- **TASK REQUIREMENTS**
Search the listing below for the string "using", then copy every line it appears in.

- **SUPPLIED DATA**

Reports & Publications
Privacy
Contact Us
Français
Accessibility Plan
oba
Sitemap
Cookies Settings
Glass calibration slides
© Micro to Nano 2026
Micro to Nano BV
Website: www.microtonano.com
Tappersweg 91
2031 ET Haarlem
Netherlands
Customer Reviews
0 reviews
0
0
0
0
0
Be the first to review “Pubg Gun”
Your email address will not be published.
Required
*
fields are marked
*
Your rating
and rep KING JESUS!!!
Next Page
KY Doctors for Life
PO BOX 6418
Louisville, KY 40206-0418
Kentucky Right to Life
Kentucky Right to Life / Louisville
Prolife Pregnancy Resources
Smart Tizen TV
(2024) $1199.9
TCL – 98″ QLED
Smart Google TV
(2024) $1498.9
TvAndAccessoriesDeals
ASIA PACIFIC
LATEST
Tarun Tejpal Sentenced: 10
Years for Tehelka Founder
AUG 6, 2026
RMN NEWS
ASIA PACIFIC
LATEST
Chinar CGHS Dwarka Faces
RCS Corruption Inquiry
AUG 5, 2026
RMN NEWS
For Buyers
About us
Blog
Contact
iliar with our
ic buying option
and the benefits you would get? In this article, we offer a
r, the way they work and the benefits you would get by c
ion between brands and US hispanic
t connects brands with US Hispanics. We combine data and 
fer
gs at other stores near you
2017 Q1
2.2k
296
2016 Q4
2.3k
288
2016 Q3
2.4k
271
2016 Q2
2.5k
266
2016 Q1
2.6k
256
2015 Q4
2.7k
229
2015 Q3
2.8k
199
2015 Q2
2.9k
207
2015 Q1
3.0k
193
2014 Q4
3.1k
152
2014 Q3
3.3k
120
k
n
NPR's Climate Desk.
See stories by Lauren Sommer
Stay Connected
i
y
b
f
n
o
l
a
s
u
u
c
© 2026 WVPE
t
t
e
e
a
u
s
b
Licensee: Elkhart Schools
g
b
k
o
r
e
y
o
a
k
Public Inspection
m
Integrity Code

...

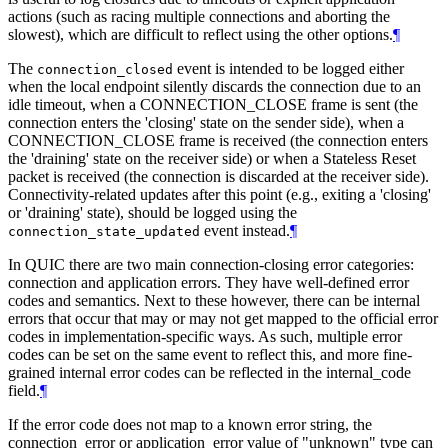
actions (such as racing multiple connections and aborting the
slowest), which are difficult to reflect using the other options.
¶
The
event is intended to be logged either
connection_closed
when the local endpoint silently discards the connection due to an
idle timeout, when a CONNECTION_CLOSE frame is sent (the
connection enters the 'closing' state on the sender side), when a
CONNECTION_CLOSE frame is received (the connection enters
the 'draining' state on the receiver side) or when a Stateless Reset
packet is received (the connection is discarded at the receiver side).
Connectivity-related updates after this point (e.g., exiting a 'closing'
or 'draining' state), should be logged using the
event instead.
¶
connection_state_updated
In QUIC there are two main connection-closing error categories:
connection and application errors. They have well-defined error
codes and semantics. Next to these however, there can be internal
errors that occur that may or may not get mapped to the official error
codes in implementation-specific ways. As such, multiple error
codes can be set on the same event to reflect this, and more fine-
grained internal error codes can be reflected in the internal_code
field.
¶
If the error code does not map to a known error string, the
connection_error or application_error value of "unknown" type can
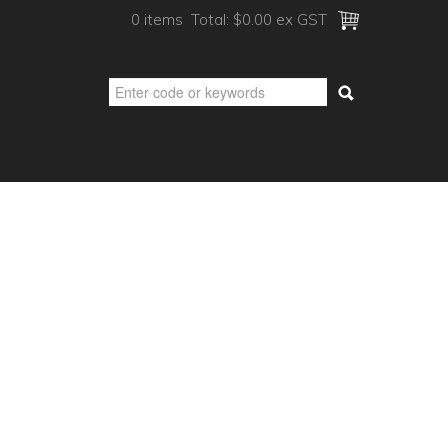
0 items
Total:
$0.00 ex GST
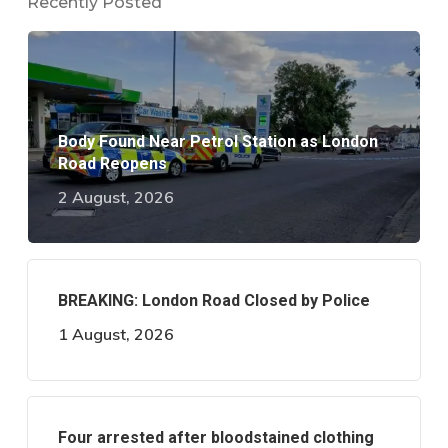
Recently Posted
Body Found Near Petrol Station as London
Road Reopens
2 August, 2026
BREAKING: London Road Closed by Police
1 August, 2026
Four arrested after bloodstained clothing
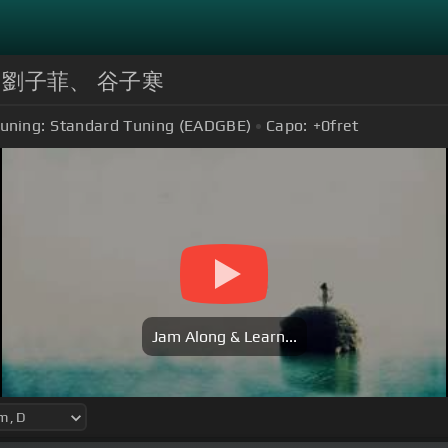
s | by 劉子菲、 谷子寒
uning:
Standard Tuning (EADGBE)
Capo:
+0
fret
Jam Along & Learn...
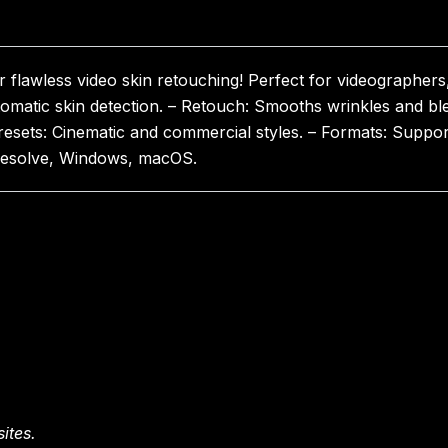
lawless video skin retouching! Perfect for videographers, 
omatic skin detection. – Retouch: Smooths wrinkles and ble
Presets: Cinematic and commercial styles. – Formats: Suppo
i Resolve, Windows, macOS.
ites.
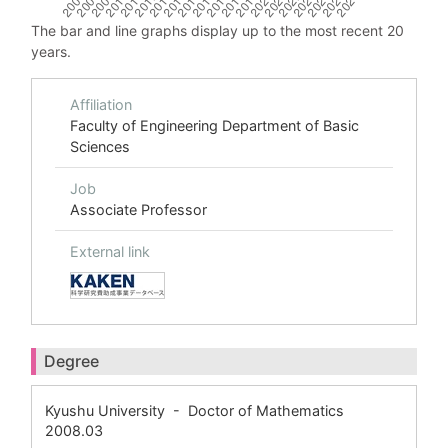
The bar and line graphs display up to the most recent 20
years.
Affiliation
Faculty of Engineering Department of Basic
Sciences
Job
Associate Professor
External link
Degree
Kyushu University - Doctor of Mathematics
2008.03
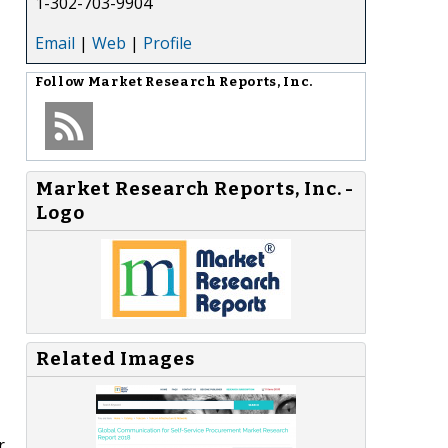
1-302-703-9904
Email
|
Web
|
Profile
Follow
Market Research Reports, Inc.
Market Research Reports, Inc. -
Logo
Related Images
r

- **TASK RESULT**
slowest), which are difficult to reflect using the other options.
or 'draining' state), should be logged using the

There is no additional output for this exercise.